Стихло в третьем часу ночи. А ранним утром - подъем, построение. Небо еще не очистилось от дыма и гари бомбежки, но в просветах робко проглядывала голубизна, - оно, небо, словно в сомнении присматривалось к земле, охваченной войной: айв самом деле, не свернуться ли... стоит ли обволакивать эту дрянную планету...
В тот же день их команду, семьдесят человек, привезли поездом в близкий от Штральзунда порт Свинемюнде и загнали в трюм парохода. Это было что-то новое. Уж не собираются ли немцы вывезти их в открытое море и утопить вместе с пароходом? Уж больно старый он был, на черных листах обшивки имел вмятины - явно боевые рубцы. Сиплым гудком пароход возвестил о своем отрыве от пристани и почти сразу стал медленно - по-стариковски - переваливаться с боку на бок. Куда он шел? В какую новую неизвестность судьбы?
Валялись на слежавшемся сене. В открытый люк скромненько проникал свет дня - там, наверху, было солнце, море, весна. Выходить, поднявшись по трапу, на верхнюю палубу можно было только в гальюн - металлическую коробку на корме. Двое часовых с автоматами присматривали, чтобы только в гальюн - и обратно в трюм.
Цыпин поднялся наверх. В лицо ударил холодный ветер. Вскрикнули, словно приветствуя, чайки, летящие за неторопливым пароходом. Море было ярко-синее, вспыхивали и гасли мелкие барашки. Дым, валивший из трубы, уносило в сторону, влево, и там, на горизонте, смутно рисовался далекий берег. Чудно это было - вроде как во сне.
Вечером спустили в трюм хлеб в ящиках, куски черной колбасы и неизменный эрзац-кофе в больших термосах.
Шехтман, ходивший наверх, объявил:
- - Слева близко - берег. Я часового спросил, что за земля. Он говорит - Дэнемарк, то есть Дания. Значит, проходим Зунд.
- - Что это? - посыпались вопросы. - Где это?
Шехтман и еще двое-трое, помнившие школьную географию, объяснили про датские проливы. Но оставалось загадкой - куда везут? В какой-то германский порт? Но почему же не на поезде? В Данию? Тоже непонятно. Ну не в Англию же...
Ночью Ваня Деев всполошил трюм истошным криком. Цыпин, лежавший рядом, разбудил парня:
- Ты чего? Приснилось, да?
Ваня сидел сгорбившись, потирая лоб. В слабом свете синего фонаря, качающегося возле люка, его лицо с обтянутыми скулами казалось наполненным ужасом.
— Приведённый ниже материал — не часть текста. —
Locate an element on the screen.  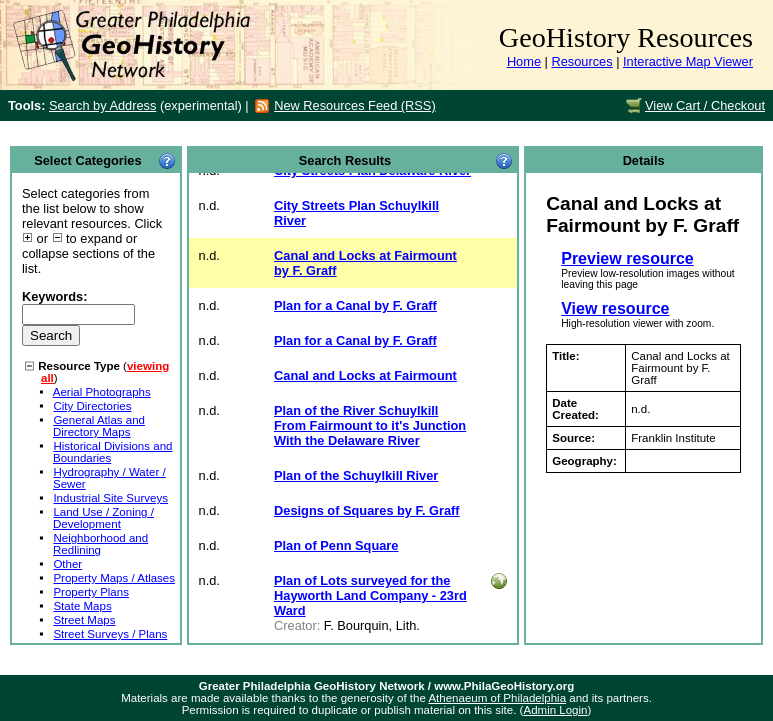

- -Там... - Ваня неуверенно ткнул пальцем в сторону трапа. - Там он...
- -Кто? - спросил Цыпин.
Но Ваня не ответил. С тихим стоном лег на спину, умолк.
Весь следующий день он лежал неподвижно, с трудом заставили его съесть пайку хлеба и выпить «кофе». Шехтман потерянно качал головой: ничем нельзя было помочь парню. Темные пятна пошли у него по всему телу.
Деев доходил.
А пароход все шел и шел, оставляя позади Каттегат, как полагали те, кто помнил географию. В Скагерраке болтанка усилилась. Начало темнеть, в трюме опять зажгли синий фонарь.
Ваня Деев вдруг раскрыл глаза.
- Толя, - еле слышно позвал он Цыпина. - Ты здесь? Ты после войны, если в Кронштадте будешь... Ты найди мою маму... на Карла Маркса, семь... Слышь?
- -Да слышу, - сказал Цыпин. - Коли живой буду - найду.
- -Ты ей скажи... ты скажи, что я хотел к ней вернуться... очень хотел...
- -Может, и вернешься... - Цыпин подыскивал еще слова утешения, но не нашел.
Да Ваня и не услышал бы его слов. Опять уставился на качающийся фонарь, снова ужасом наполнились его глаза. Вдруг, указав на фонарь пальцем, дико закричал. Его тощее тело свело судорогой.
- Галлюцинация, - пробормотал Шехтман.
Он гладил Деева по голове, как маленького.
Качка все усиливалась, пароход, скрипя переборками, словно хрипло вздыхая, переваливался с борта на борт. Население трюма не спало - разве уснешь, когда тебя непрерывно перекатывает с боку на бок, как пустой бочонок.